The shift in the final vowel accomodates Ancient Greek's inflections
for declension. My guess is that the shift in the penultimate vowel
is either for euphony or simply the result of transposing the two
vowel sounds. But Greek isn't my field.

The difference between omicron and epsilon might seem slight, but
it is a real difference.[1]
But it does
seem a little unfair to criticize the poster
for concluding that the word is misspelled.

It seems perfectly fair to me, since it was correct - the word was
not misspelled, and his conclusion was wrong.

Now, Al Balmer posted the *suggestion* that the word was misspelled;
that's perfectly reasonable.

And I'll certainly grant that hoi polloi seem to have latched onto
antistrophon, despite its myriad and inconsistent employments. And
there is a school of thought that Lanham is rather too idiosyncratic.
So I might agree that others might use "antistrophon" as I used
"antistrephon" and garner no shame by it. But I can hardly stand
silently by and see my loyal "antistrephon" so vilely defamed, can I?
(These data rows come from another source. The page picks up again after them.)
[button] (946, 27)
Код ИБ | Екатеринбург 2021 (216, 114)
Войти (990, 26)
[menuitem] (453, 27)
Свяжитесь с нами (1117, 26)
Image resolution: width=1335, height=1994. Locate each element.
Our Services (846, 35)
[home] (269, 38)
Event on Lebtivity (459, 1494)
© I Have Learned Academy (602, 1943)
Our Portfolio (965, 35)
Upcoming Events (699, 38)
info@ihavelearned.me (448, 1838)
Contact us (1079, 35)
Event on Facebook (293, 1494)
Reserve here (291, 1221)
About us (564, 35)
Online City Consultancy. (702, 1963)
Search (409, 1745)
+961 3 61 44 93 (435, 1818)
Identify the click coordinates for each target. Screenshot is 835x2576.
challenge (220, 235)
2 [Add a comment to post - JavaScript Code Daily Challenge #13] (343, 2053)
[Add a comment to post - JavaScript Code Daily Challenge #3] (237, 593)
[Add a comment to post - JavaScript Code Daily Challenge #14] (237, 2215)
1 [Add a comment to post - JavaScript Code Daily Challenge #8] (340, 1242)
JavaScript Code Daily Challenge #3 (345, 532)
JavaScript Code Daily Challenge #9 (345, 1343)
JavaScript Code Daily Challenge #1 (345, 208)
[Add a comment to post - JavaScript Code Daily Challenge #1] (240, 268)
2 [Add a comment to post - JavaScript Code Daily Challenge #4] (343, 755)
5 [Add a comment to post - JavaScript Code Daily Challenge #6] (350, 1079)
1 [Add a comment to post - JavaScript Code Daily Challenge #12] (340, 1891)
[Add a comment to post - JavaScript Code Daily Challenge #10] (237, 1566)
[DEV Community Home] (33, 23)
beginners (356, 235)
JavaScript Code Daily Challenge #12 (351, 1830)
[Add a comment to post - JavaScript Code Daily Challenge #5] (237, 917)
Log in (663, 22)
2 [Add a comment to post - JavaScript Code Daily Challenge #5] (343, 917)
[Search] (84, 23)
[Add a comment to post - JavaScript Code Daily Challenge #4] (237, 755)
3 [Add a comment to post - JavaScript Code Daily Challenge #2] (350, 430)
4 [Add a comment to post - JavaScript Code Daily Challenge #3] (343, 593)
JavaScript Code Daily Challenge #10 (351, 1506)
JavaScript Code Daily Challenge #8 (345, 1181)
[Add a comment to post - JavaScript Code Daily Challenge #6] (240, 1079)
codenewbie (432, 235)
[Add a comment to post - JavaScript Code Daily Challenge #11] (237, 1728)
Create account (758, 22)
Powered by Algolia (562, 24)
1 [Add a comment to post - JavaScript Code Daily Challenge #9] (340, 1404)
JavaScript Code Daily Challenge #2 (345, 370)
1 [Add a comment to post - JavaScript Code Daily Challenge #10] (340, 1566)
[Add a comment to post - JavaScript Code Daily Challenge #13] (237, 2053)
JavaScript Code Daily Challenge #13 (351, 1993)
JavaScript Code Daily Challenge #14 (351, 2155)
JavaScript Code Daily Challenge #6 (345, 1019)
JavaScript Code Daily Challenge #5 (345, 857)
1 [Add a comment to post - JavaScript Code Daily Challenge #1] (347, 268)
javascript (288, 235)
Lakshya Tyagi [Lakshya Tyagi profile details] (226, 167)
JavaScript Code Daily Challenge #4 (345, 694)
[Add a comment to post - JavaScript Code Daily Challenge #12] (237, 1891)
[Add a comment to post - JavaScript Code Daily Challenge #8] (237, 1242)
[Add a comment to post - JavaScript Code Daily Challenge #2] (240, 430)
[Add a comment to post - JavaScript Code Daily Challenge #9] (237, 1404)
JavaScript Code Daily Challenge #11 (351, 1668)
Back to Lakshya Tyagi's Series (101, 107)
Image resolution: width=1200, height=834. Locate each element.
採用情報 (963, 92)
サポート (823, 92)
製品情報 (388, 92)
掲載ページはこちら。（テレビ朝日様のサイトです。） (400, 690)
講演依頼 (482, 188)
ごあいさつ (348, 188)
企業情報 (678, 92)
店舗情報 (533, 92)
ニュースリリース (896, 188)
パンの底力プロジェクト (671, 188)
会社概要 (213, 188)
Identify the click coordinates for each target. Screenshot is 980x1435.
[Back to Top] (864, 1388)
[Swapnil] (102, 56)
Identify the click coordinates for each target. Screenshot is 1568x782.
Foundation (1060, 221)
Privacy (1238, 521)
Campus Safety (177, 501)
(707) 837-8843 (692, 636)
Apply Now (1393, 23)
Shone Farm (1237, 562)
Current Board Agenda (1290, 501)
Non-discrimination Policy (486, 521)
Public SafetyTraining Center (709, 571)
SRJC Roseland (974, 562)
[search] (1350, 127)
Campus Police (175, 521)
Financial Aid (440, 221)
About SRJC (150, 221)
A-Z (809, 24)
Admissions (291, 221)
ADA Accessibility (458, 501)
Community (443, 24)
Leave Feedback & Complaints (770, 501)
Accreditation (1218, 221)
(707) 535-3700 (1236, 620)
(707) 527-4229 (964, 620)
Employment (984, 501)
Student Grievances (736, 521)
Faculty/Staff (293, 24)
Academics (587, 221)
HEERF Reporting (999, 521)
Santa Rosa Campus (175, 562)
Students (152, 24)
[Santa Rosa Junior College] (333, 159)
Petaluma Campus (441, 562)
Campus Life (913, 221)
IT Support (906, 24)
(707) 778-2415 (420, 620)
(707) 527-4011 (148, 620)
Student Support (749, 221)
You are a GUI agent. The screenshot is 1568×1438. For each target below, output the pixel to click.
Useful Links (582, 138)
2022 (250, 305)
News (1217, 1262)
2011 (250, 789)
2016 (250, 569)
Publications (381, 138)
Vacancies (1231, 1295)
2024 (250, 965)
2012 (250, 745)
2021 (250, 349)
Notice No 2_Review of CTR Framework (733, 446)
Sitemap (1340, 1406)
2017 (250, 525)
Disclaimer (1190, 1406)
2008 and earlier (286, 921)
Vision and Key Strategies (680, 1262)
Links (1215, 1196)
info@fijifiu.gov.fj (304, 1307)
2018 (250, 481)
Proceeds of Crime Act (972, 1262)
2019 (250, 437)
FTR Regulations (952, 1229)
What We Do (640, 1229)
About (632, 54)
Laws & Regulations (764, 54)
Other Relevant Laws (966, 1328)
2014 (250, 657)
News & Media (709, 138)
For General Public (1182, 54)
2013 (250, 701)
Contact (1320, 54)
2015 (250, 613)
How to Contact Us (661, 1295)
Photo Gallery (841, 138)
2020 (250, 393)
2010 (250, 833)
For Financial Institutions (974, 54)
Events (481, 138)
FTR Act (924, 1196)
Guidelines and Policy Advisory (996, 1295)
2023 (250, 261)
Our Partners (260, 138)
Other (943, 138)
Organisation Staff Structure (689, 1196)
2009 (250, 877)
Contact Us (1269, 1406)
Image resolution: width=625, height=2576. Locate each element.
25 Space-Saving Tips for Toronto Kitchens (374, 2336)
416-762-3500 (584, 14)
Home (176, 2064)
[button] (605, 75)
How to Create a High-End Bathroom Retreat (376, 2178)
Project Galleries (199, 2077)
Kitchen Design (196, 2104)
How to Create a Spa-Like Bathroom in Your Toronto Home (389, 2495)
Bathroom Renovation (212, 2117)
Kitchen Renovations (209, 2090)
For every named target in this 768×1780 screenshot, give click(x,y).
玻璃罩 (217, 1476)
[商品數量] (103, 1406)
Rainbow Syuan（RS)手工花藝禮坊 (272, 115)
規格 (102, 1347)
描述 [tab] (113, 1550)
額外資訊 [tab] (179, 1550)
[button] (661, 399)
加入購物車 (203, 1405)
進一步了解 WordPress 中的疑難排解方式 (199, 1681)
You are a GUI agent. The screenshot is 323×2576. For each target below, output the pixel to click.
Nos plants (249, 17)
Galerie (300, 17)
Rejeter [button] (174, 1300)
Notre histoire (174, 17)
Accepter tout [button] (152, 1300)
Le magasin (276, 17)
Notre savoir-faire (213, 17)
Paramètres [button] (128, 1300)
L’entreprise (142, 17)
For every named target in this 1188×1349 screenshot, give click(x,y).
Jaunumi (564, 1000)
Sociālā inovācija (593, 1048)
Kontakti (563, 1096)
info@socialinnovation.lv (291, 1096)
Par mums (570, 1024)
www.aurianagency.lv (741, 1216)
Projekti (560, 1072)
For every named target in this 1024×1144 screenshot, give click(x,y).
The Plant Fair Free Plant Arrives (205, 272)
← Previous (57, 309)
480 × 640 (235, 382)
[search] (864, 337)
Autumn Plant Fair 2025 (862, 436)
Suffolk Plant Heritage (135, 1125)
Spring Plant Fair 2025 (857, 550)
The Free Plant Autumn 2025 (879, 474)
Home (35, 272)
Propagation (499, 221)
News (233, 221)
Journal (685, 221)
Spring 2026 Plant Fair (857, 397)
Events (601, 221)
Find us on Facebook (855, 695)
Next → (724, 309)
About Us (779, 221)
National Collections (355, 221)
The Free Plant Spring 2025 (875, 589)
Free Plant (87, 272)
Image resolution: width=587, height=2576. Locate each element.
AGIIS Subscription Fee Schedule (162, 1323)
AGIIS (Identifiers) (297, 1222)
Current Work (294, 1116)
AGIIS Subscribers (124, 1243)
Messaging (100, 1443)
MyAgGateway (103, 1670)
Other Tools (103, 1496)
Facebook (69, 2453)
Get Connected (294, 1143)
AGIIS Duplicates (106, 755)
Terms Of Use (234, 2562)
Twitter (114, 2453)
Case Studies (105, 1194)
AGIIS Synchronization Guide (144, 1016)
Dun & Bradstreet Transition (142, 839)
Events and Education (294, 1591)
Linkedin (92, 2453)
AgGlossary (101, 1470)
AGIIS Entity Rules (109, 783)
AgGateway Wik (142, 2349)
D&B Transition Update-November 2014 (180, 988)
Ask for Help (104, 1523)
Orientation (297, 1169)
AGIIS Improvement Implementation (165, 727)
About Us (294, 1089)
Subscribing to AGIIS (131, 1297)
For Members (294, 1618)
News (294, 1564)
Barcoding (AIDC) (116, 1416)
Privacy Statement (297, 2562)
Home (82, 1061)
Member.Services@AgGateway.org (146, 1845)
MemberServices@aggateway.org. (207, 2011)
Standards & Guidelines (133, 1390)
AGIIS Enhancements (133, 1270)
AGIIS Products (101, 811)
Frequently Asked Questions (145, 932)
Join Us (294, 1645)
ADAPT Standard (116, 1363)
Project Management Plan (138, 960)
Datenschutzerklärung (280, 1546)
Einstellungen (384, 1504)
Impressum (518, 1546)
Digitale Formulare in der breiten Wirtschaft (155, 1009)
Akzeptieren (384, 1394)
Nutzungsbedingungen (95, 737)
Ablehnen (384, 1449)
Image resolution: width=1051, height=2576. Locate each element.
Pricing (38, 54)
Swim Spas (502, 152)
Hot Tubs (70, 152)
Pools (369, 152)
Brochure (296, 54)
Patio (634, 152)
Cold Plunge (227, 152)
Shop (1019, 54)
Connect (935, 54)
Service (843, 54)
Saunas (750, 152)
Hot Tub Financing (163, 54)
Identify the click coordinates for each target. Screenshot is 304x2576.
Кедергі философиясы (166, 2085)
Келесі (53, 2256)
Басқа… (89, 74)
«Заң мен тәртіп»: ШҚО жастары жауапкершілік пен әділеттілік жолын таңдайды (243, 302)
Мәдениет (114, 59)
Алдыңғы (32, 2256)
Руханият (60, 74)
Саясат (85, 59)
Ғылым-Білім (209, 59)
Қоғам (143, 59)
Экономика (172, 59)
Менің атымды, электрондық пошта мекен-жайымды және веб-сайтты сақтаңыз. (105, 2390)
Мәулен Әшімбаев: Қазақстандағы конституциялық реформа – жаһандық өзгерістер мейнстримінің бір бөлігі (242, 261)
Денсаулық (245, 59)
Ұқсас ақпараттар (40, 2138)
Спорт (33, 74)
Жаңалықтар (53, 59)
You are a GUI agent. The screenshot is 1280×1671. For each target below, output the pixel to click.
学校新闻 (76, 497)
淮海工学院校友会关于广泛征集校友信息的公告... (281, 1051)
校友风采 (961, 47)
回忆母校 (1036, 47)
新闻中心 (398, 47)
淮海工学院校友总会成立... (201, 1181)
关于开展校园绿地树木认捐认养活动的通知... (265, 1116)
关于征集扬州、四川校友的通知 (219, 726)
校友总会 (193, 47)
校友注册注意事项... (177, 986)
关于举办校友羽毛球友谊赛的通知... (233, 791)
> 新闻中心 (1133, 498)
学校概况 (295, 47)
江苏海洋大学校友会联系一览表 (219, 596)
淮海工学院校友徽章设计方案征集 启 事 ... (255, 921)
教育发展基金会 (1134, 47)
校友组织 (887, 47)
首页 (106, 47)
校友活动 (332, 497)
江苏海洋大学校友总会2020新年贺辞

[1] Omicron is a circle, and epsilon is a semicircle plus a radius,
so their difference is pi minus 1, or about 2.14159.

--
Michael Wojcik (e-mail address removed)

Unfortunately, as a software professional, tradition requires me to spend New
Years Eve drinking alone, playing video games and sobbing uncontrollably.
-- Peter Johnson
 
E

ena8t8si

Michael said:
...
And I'll certainly grant that hoi polloi seem to have latched onto
antistrophon, despite its myriad and inconsistent employments. And
there is a school of thought that Lanham is rather too idiosyncratic.
So I might agree that others might use "antistrophon" as I used
"antistrephon" and garner no shame by it. But I can hardly stand
silently by and see my loyal "antistrephon" so vilely defamed, can I?

It's perfectly ok to give an expanded account of the two words.
But I didn't see any reason to jump on the guy for his "mistake",
since most people would have reached the same conclusion, and, as
you point out, even among the cognescenti there is a difference of
opinion about what usage is most appropriate.